__To do__. If "pracy" shows up in a line of the material, return that line.

__Entries supplied__.
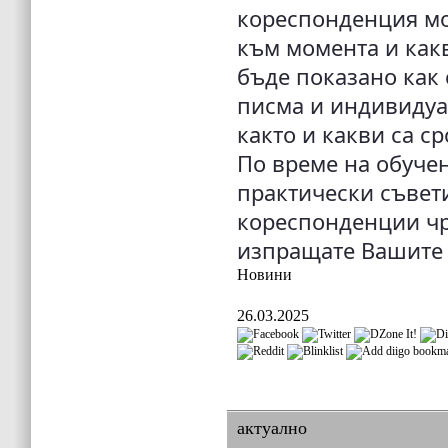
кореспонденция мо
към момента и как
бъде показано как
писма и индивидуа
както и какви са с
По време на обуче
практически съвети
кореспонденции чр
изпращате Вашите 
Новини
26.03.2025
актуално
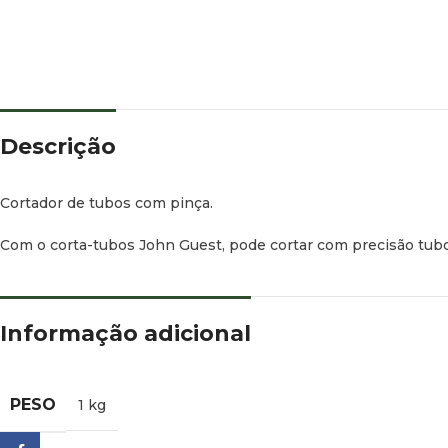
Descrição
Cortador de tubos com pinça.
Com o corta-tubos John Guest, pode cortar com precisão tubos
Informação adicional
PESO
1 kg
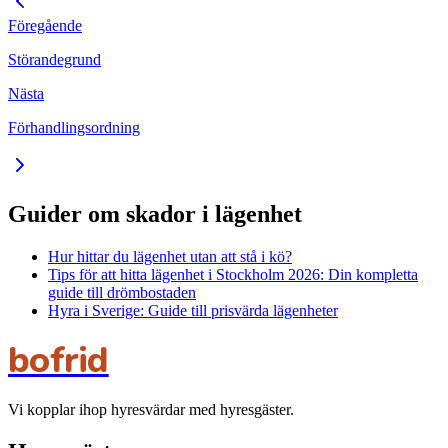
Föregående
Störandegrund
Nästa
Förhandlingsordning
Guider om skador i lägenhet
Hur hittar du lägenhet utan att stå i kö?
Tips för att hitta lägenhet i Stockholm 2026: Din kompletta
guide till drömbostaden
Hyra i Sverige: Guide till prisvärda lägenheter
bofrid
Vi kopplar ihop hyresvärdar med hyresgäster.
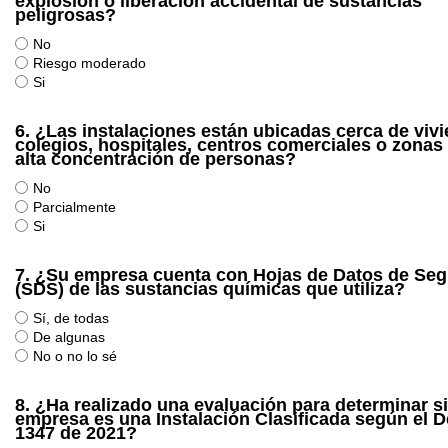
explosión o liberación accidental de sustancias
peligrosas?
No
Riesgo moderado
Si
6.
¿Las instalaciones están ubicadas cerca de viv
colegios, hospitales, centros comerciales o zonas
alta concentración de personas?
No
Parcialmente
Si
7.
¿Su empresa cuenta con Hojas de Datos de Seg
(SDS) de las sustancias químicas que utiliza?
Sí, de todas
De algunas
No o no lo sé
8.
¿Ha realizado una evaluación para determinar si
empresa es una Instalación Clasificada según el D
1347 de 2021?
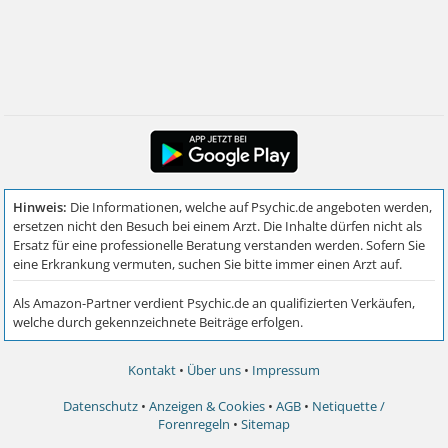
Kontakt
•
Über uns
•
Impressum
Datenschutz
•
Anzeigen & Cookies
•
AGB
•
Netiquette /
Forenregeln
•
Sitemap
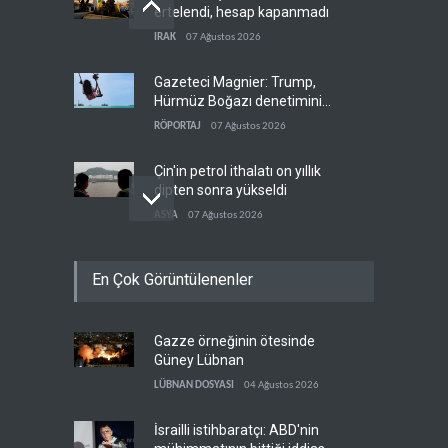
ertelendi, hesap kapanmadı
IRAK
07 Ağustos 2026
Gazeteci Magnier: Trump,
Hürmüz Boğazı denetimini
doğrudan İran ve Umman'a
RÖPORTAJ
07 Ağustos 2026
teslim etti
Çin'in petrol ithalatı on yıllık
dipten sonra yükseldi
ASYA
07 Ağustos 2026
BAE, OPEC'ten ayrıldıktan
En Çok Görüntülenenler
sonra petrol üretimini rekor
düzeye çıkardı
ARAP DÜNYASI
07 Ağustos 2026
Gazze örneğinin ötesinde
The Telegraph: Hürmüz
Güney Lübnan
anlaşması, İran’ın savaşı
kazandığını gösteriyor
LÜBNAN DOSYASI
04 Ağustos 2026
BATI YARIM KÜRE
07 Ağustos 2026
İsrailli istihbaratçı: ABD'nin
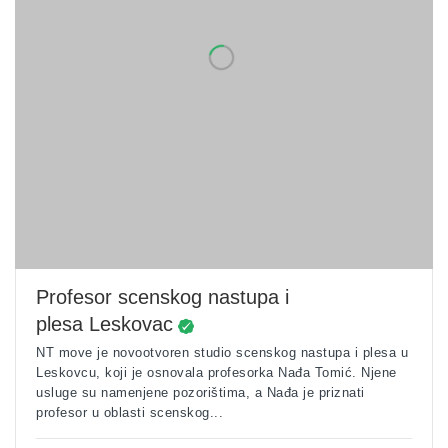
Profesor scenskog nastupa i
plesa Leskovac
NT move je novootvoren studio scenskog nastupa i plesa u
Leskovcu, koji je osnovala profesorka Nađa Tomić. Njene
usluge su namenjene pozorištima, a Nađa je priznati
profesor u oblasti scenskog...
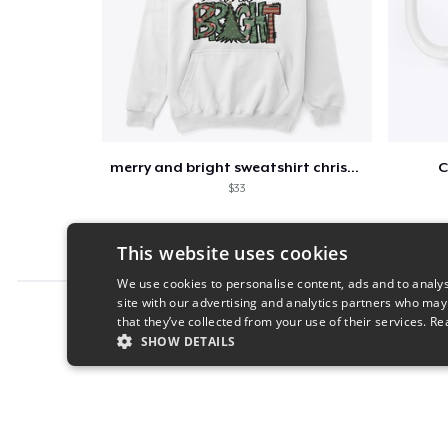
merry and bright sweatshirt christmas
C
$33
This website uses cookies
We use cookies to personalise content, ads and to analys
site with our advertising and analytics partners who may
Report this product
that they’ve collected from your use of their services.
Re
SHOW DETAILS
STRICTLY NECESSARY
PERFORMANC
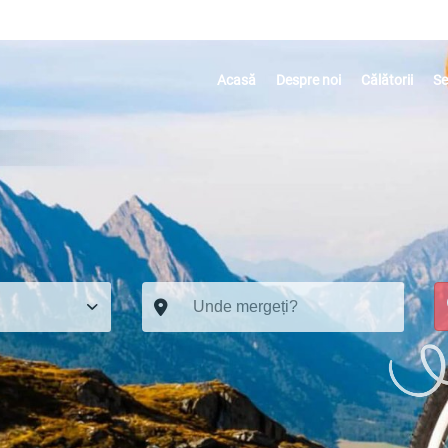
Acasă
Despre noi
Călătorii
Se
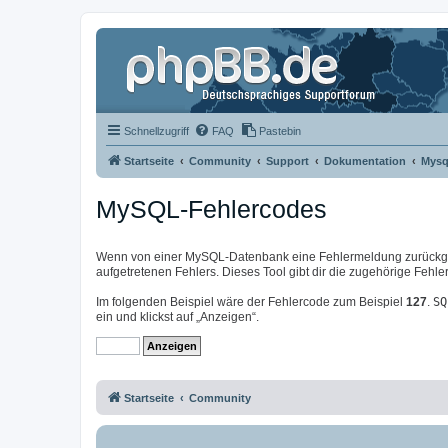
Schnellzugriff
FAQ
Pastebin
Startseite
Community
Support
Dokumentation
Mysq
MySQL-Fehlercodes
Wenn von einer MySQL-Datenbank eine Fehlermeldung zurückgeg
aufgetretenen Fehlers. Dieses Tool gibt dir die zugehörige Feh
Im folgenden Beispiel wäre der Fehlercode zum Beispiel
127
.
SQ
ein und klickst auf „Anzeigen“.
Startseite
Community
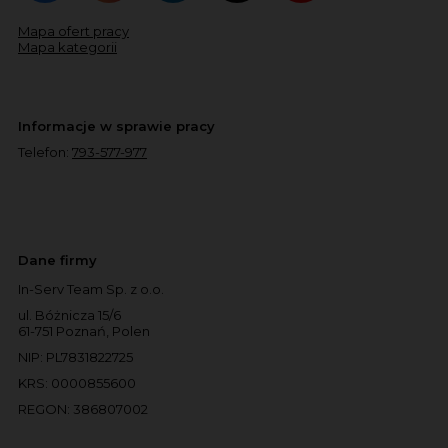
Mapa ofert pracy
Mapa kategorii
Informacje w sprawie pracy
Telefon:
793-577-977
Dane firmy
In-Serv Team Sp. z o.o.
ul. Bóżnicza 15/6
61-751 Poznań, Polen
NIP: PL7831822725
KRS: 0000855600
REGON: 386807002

__Output of the task__.
Mapa ofert pracy
Informacje w sprawie pracy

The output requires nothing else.